DSM Criteria for Bulimia

Bulimia is a condition that affects about 1 to 4 percent of women in their lifetimes, according to the National Association of Anorexia and Associated Disorders (ANAD).

Bulimia is usually diagnosed through criteria set forth in the Diagnostic and Statistical Manual of Mental Disorders (DSM).

The newest edition, DSM-5, outlines a set of characteristics and behaviors that may be common for bulimia sufferers.

Overlapping Conditions

The DSM notes that a significant number of individuals often don’t fit the categories of either anorexia or bulimia, so they are sometimes classified as having an “eating disorder not otherwise specified,” or EDNOS .

In the most recent updates to the DSM, however, researchers recognized that many EDNOS individuals may actually have binge eating disorder – which was a newly added category to the DSM-5.

Therefore, it’s important to know that symptoms of bulimia may include symptoms of both anorexia and binge eating disorder, as many patients seem to exhibit disordered eating behaviors from several different diagnostic categories.


According to the DSM, bulimia nervosa is characterized by:

  1. Frequent episodes of binge eating. This may include overeating consistently throughout the day or binge episodes that happen at specific times, like late at night or while alone.
  2. Self-induced vomiting. Bulimia sufferers use “inappropriate behaviors” like vomiting to avoid weight gain.

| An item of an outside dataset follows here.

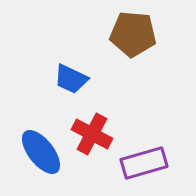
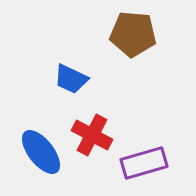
red cross: moved 1 px down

Some research suggests that bulimia may also be an appropriate diagnosis for people who don’t induce vomiting but who instead abuse laxatives, which may be unofficially called “laxative bulimia.”


The DSM-5 also made changes in regards to frequency of bulimic behaviors, as the behaviors must be exhibited at least once a week. Older versions of the DSM specified the behaviors must be present at least twice weekly.

However, a person may indeed suffer from bulimic behaviors on a more or less frequent basis, which could mean there are other disordered eating habits or conditions present.